Biz seçimlere giden yolda öneride bulunuyoruz. Açık konuşuyoruz. Sözü hiç dolandırmıyoruz. Bugüne kadar diğer muhalefet partilerinden kayda değer bir adım atılmadı. Partisine en bağlı seçmen HDP seçmenidir. O seçmeni kazanacağım diye süslü sözler üretmeye kalkarak sonucu belirleyemezler.
Bunu AKP’ye yarasın diye yapmıyoruz. HDP seçmenine sorumluluğu olan bir hamle yapıyor. Bizimle açık ve doğrudan diyaloğa girilsin diyorduk. Şimdi bunlar olmadı. Bizden beklenen ne? Bizi AKP’ye avantaj sağladınız diye eleştirenler ne bekliyorlar? Sesimizi çıkarmayalım. Bedeller ödüyoruz. Eski eş genel başkanlarımız içeride. Ne yapalım? İdare edin, bize oy verin sonrası Allah kerim. Ya bu politika değil.

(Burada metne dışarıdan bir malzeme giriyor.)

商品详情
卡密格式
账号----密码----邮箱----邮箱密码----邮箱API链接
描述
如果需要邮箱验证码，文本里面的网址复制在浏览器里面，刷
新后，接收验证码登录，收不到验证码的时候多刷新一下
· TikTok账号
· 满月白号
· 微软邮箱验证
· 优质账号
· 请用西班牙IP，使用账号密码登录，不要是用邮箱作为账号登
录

Biz kapıları kapatmıyoruz. Adayımızı çıkaracağız. Ama doğrudan kamunun önünde görüşme ve herkesin bilgisi dahilinde bir mutabakat arayışına girerse altılı masa, adayımızı çekeriz demiyorum. Böyle bir arayışa girerlerse hayır demeyiz. Bunun sonucunda formüller bulmak mümkündür.